**About this exercise:** Each line of the listing below that includes "Friesland" must be copied.

**Stored data:**
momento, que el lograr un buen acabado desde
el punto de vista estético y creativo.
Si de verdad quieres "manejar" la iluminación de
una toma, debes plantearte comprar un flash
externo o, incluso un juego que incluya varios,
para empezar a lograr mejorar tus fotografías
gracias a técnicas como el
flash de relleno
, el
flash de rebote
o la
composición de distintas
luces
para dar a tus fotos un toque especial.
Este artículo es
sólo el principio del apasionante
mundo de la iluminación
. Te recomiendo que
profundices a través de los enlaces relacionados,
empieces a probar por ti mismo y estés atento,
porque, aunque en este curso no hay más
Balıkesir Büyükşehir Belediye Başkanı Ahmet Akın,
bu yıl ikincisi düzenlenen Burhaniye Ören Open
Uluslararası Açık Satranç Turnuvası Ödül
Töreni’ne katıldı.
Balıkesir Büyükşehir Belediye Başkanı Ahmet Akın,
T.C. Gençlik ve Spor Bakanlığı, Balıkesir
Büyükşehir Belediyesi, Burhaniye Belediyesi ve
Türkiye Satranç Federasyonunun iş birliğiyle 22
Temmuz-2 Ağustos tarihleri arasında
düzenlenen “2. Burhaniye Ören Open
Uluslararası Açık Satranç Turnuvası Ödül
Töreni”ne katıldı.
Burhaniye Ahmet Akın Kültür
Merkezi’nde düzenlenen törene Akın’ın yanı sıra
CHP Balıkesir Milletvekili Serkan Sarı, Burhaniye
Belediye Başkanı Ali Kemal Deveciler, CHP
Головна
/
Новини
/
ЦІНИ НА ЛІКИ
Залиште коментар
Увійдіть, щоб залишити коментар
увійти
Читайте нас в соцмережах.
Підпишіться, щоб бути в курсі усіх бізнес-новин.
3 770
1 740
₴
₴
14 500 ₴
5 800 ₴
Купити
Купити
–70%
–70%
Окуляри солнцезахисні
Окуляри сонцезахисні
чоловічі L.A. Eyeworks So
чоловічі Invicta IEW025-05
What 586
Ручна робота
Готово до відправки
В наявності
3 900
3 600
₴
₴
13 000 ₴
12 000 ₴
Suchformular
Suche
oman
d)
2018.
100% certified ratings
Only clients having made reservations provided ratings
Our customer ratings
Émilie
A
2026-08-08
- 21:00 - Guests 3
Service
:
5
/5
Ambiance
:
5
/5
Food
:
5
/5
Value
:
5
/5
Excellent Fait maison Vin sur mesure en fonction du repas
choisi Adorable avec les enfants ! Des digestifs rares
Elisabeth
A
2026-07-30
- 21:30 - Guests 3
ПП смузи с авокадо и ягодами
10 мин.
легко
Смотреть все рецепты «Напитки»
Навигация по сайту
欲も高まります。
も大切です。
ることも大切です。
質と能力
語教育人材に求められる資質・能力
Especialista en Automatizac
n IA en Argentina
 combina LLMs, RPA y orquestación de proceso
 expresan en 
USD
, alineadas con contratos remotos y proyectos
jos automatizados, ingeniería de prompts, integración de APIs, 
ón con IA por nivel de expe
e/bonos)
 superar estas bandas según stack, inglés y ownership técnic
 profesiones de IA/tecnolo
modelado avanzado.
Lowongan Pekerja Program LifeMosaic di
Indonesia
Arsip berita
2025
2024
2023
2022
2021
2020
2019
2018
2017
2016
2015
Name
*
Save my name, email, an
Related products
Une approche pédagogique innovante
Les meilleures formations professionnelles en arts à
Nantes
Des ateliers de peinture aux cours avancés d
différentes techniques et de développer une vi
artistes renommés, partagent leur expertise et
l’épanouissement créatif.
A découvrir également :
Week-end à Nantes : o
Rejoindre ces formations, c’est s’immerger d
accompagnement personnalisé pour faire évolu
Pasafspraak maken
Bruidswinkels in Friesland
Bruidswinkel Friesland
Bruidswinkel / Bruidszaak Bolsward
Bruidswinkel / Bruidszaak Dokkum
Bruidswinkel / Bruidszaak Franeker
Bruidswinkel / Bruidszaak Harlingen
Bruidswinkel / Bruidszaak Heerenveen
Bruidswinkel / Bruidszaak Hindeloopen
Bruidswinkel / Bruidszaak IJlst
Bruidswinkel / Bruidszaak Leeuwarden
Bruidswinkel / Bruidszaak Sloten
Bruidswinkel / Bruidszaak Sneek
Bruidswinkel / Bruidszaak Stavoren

**Written solution:**
Bruidswinkels in Friesland
Bruidswinkel Friesland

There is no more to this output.